A preuve : le corps préfectoral.

Rien que le mot « corps » donne envie à un chef de l’Etat digne de ce nom, du moins en Sarkozie occidentale, de le dissoudre. Quoi ? Un « corps » ? Auquel je n’appartiens pas ? Ni Bolloré, ni Bouygues ? Mais qu’est-ce à dire ? Qu’on dissolve ce corps-là !

Ni Bolloré, ni Bouygues… Il était tentant d’ajouter « Bettencourt ». Nous qui avons à Bordeaux la religion des « 3 M » (Montaigne, Montesquieu, Mauriac), nous sommes quasi-prédisposés à ces « 3 B » antinomiques des précédents. J’ai résisté. Ce troisième « B », étrangement, me parait plus entre les mains du pouvoir que lui-même aux manettes, malgré son immense et complaisante fortune.

Revenons à nos préfets. Le « Journal du dimanche » intitule un papier à leur sujet « les grognards de la République ». Nous pensons tous aussitôt, et avec raison, aux « hussards noirs de la République ». Ces gens d’un autre temps et d’un autre pays que la Sarkozie occidentale et qui avaient en ligne de mire d’autres horizons que ceux des paradis fiscaux et pas d’autres ambitions que celles de la République.

Les préfets sont à dure épreuve. Récompensés au pourboire (pardon, à la prime), selon leurs résultats immédiats en matière de délinquance et, plus encore, selon leur compliance aux volontés médiatiques et mathématiques (la politique du chiffre) du Président. Primes généreuses même si accordées selon le bon plaisir du Prince. Mais : la générosité du Prince ne constitue pas la morale ordinaire des serviteurs de l’Etat.

La prime, c’est la carotte, le limogeage, c’est le bâton. Agitation dans l’Isère, Révocation du préfet. L’association du corps préfectoral, qui est assez loin d’un repère de trublions irresponsables, a manifesté son soutien au préfet dans un communiqué. Evénement rare. J’ai fait de même (Albert Dupuy était ancien secrétaire général de la préfecture de la Gironde). La presse dans les deux cas n’a pas suivi massivement (…).

La Gironde a de ce point de vue des antécédents.

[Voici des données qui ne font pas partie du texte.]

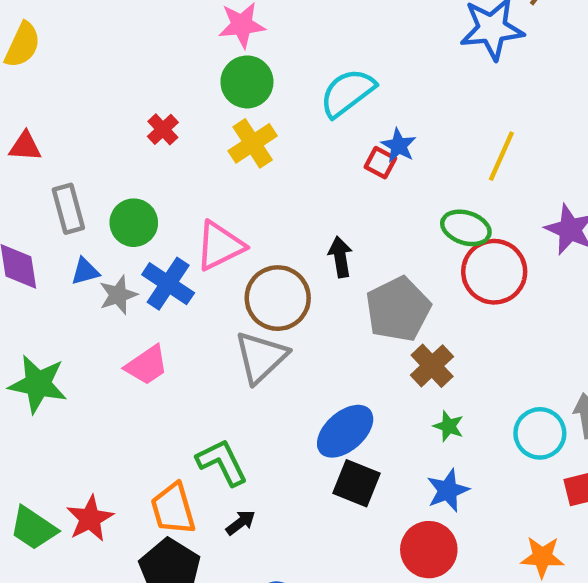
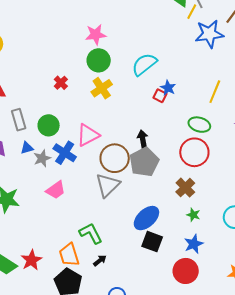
red circle: (494, 272) -> (194, 152), moved
gray pentagon: (398, 309) -> (144, 162), moved

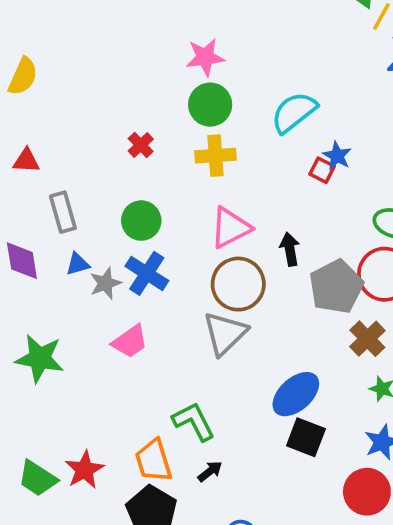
yellow cross: (102, 88) -> (215, 156), turned 30
green circle: (49, 125) -> (141, 221), moved
pink triangle: (88, 135) -> (230, 228), moved
gray pentagon: (144, 162) -> (336, 287), moved

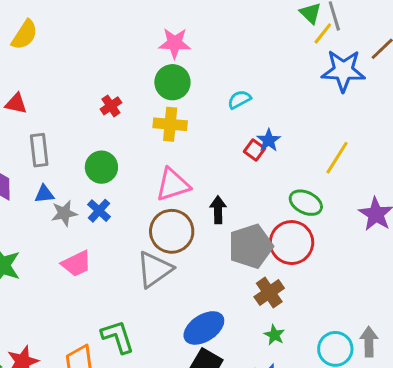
cyan semicircle: (294, 112) -> (239, 100), size x0.6
blue cross: (147, 273) -> (99, 211), size x0.7

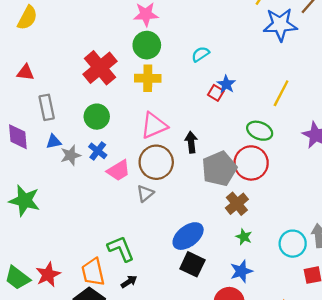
red cross: (111, 106) -> (100, 68), size x2.0
pink trapezoid: (76, 264) -> (118, 170), moved
gray triangle: (154, 269) -> (145, 193), size x0.6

Le Préfet Bernard Fragneau a demandé lui-même à être relevé de ses fonctions dans le Loiret pour avoir été désavoué par le Président de la République au sujet de l’expulsion d’une jeune Marocaine. Belle figure de grognard que Bernard Fragneau, précédemment en poste à Bordeaux, qui a été chaleureusement mais discrètement félicité par les siens.

Les antécédents de limogeage sont nombreux pour cacher les échecs de la politique du gouvernement ou l’impopularité du Président. Le Préfet de la Manche a ainsi payé des manifestations d’agriculteurs sur le chemin du « Chef ». Sarkozy, Ministre de l’intérieur, avait eu déjà la même attitude avec le Préfet de Haute-Corse pour semblables motifs.

Il y a plus fin que la carotte et le bâton : l’émiettement de ce grand corps et son « renouvellement ». Les Préfets sont remplacés par des policiers, des conseillers de l’Elysée, imposés dans les grands postes par la main du maître.

Comment en effet supporter les élites, quelles qu’elles soient, quand on n’en fait pas partie ? Quand elles sont au service de l’Etat plutôt qu’au sien ?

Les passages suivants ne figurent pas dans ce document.